Stolen Heart

January 17, 2016

I have so many mixed emotions tonight.  It would probably be better if I waited to blog until some later time, but we don’t get to be selective these days.  The minutes of down time are severely limited, and we have to seize on opportunities to reflect.

I had a wonderful and unexpected morning of photography and exploration with my brother.  That hasn’t happened in an incredibly long time.  I can’t tell you when it happened last.  Maybe it was on the cruise we took together before SJ was born(?).  This time and the time I took while in Puerto Rico last week to wander through Old San Juan make for some silent moments of stillness and longing.

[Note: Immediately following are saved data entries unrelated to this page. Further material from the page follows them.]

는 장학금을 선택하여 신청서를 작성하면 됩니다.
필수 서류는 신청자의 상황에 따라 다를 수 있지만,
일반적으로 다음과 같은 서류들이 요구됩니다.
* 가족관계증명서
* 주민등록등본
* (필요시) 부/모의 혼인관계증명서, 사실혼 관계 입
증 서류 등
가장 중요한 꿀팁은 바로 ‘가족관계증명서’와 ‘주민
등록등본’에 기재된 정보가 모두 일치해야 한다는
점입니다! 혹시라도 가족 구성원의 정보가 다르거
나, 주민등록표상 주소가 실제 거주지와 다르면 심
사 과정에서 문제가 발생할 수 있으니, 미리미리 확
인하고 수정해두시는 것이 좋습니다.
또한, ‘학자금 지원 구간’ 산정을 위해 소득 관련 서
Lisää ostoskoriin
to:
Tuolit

That’s a weird thing to feel, but I think it’s a critical and honest assessment.  I long to be with Selah June to watch her every move, to receive her every display of affection or attempt at communication, and to meet her every need.  Working full time robs me of so much of her that I cherish my evenings and weekends probably more than moms who don’t have employment.  I should be grateful, but sometimes I really feel guilty and slighted – both in equal parts and simultaneously.  She has stolen my heart, and I don’t think I’ll be getting it back any time soon.

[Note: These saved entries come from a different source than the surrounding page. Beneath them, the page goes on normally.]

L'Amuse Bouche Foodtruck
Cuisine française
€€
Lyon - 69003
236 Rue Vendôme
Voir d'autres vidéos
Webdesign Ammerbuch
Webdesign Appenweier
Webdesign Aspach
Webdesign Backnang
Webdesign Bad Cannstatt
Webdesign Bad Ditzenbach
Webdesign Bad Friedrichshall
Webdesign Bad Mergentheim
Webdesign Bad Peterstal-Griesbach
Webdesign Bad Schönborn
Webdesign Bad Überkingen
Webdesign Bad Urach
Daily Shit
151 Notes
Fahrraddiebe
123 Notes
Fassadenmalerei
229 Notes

I also long to be by myself.  I need space to rest and to create.  Work fills my days with other people and all their problems.  Home fills my nights and weekends with the two people I love most in the world, but it demands every ounce of my attention and energy.  And then there is the time just before bed, when I am too exhausted to think coherently but too empty to just go to bed.

I long to be fully engaged with other human beings.  The technology in all of our lives is really starting to eat away at me.  I’m sure everyone has heard me at least a billion times complain of the vacant stares, the distracted presences, and the stilted and taxing attempts at conversation that make do for life today in the “digital age.”  Maybe I’m so agitated by it because Selah June isn’t wired in just yet.  She sees the world unfiltered by technology.  And it’s a magical and very real world.  She doesn’t need to look up the answer to every question that presents itself throughout her day.  She just questions.  She giggles with delight over the prospect of goldfish crackers or the warm salty goodness of French fries.  I sing to her before bed, and she reaches out and pats me on the shoulder – with physical touch she responds to signs of affection.  Her world is slower, more tangible, more focused, more physical, and more satiating than my Facebook feed.

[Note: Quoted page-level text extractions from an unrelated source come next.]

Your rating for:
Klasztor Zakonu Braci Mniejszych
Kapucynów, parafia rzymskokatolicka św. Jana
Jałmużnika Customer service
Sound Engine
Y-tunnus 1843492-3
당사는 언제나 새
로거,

Okay… enough of that.  I’m depressing myself.

Today, Selah June spent the morning with her daddy.  They played and read books, and she took a little bit of a nap.  I brought a bacon cheeseburger home for Jeremy, and it came with French fries.  Selah June hit the jackpot!  She was so happy to see those fries that she jerked back and forth with delight and sang “French fry!  French fry! French fry!” until she had eaten every last one of them (or at least the ones Jeremy shared).  We’re  in trouble.  She already knows that you can get French fries at any fast-food drive-thru.  When I make my numerous stops at Sonic for good drinks throughout the day, she yells from the back “French FRY!!!”  With all my insistence on feeding her fruits and vegetables and protein at every meal, at 15 months old she’s already addicted to the greasy goodness of good ole French fries.  Oh well….  We all have our weaknesses.